Transcribed page contents
..............................
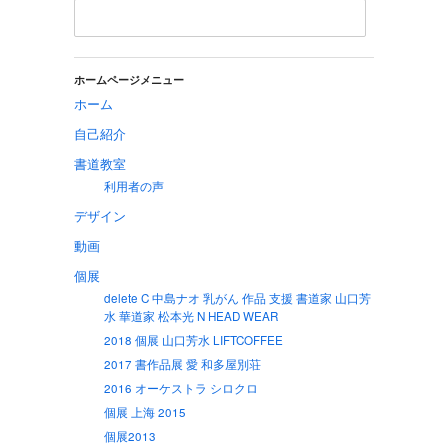
ホームページメニュー
ホーム
自己紹介
書道教室
利用者の声
デザイン
動画
個展
delete C 中島ナオ 乳がん 作品 支援 書道家 山口芳
水 華道家 松本光 N HEAD WEAR
2018 個展 山口芳水 LIFTCOFFEE
2017 書作品展 愛 和多屋別荘
2016 オーケストラ シロクロ
個展 上海 2015
個展2013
..............................
### DIRECTIONS FOR THIS TASK
Only the text is to be copied: please reproduce the records exactly and drop the pictures.

### OUTPUT BELOW
ホームページメニュー
ホーム
自己紹介
書道教室
利用者の声
デザイン
動画
個展
delete C 中島ナオ 乳がん 作品 支援 書道家 山口芳
水 華道家 松本光 N HEAD WEAR
2018 個展 山口芳水 LIFTCOFFEE
2017 書作品展 愛 和多屋別荘
2016 オーケストラ シロクロ
個展 上海 2015
個展2013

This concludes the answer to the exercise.